In the plant pathogen Streptomyces scabies, the gene bglC encodes a GH1 family cellobiose beta-glucosidase that is both required for primary metabolism and for inducing virulence of the bacterium. Deletion of bglC (strain ΔbglC) surprisingly resulted in the augmentation of the global beta-glucosidase activity of S. scabies. This paradoxical phenotype is highly robust as it has been observed in all bglC deletion mutants independently generated, thereby highlighting a phenomenon of genetic compensation. Comparative proteomics allowed to identify two glycosyl hydrolases – named BcpE1 and BcpE2 – of which peptide levels were significantly increased in strain ΔbglC. Quantitative RT-PCR revealed that the higher abundance of BcpE1 and BcpE2 is triggered at the transcriptional level, the expression of their respective gene being 100 and 15 times upregulated. Enzymatic studies with pure BcpE proteins showed that they both possess beta-glucosidase activity thereby explaining the genotypic-phenotypic discrepancy of the bglC deletion mutant. The GH1 family BcpE1 could hydrolyze cellobiose and generate glucose similarly to BglC itself thereby mainly contributing to the survival of strain ΔbglC when cellobiose is provided as sole nutrient source. The low affinity of BcpE2 for cellobiose suggests that this GH3 family beta-glucosidase would instead primarily target another and yet unknown glucose-beta-1,4-linked substrate. These results make S. scabies a new model system to study genetic compensation. Discovering how, either the bglC DNA locus, its mRNA, the BglC protein, or either its enzymatic activity controls bcpE genes' expression, will unveil new mechanisms directing transcriptional repression.

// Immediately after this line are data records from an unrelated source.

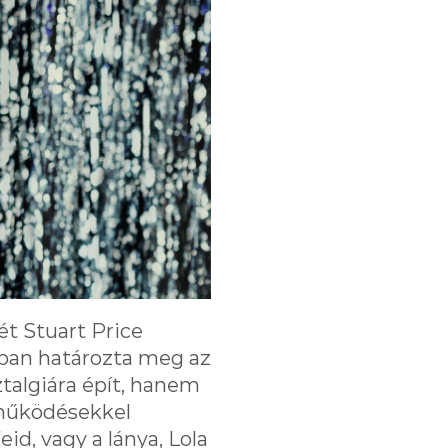
ét Stuart Price
iban határozta meg az
talgiára épít, hanem
eműködésekkel
id, vagy a lánya, Lola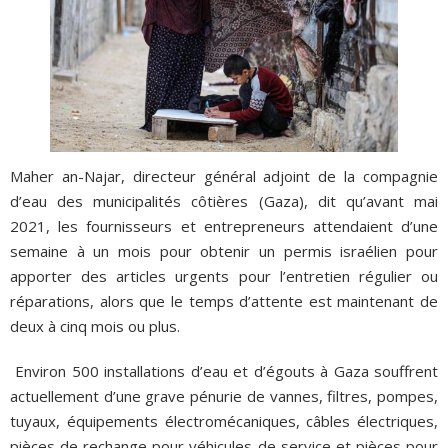
Maher an-Najar, directeur général adjoint de la compagnie
d’eau des municipalités côtières (Gaza), dit qu’avant mai
2021, les fournisseurs et entrepreneurs attendaient d’une
semaine à un mois pour obtenir un permis israélien pour
apporter des articles urgents pour l’entretien régulier ou
réparations, alors que le temps d’attente est maintenant de
deux à cinq mois ou plus.
Environ 500 installations d’eau et d’égouts à Gaza souffrent
actuellement d’une grave pénurie de vannes, filtres, pompes,
tuyaux, équipements électromécaniques, câbles électriques,
pièces de rechange pour véhicules de service et pièces pour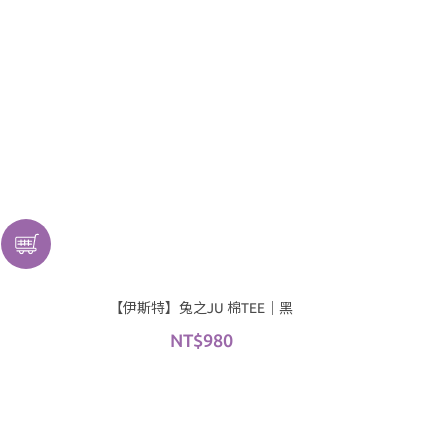
【伊斯特】兔之JU 棉TEE｜黑
NT$980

在植物病原体链霉菌sc疮中，基因bglC编码一个GH1家族纤维二糖β-葡萄糖苷酶，这既是初级代谢又是诱导细菌毒性所必需的。bglC（菌株ΔbglC）的删除令人惊讶地导致了sc疮。的整体β-葡糖苷酶活性的增加。这种矛盾的表型具有很强的鲁棒性，因为在所有独立产生的bglC缺失突变体中均已观察到，从而突显了遗传补偿现象。比较蛋白质组学可以鉴定出两个糖基水解酶（分别称为BcpE1和BcpE2），其中的肽水平在菌株ΔbglC中显着增加。定量RT-PCR显示，在转录水平上触发了更高的BcpE1和BcpE2丰度，它们各自基因的表达被上调了100和15倍。用纯BcpE蛋白进行的酶学研究表明，它们都具有β-葡萄糖苷酶活性，从而可以解释bglC缺失突变体的基因型-表型差异。GH1家族BcpE1可以像BglC本身一样水解纤维二糖并产生葡萄糖，从而当提供纤维二糖作为唯一的营养源时，主要有助于菌株ΔbglC的存活。BcpE2对纤维二糖的低亲和力表明，该GH3家族的β-葡萄糖苷酶将主要针对另一种未知的葡萄糖-β-1,4连接的底物。这些结果使S.ies疮研究遗传补偿的新模型系统。发现bglC DNA基因座，其mRNA，BglC蛋白或其酶活性如何控制bcpE基因的表达，将揭示指导转录抑制的新机制。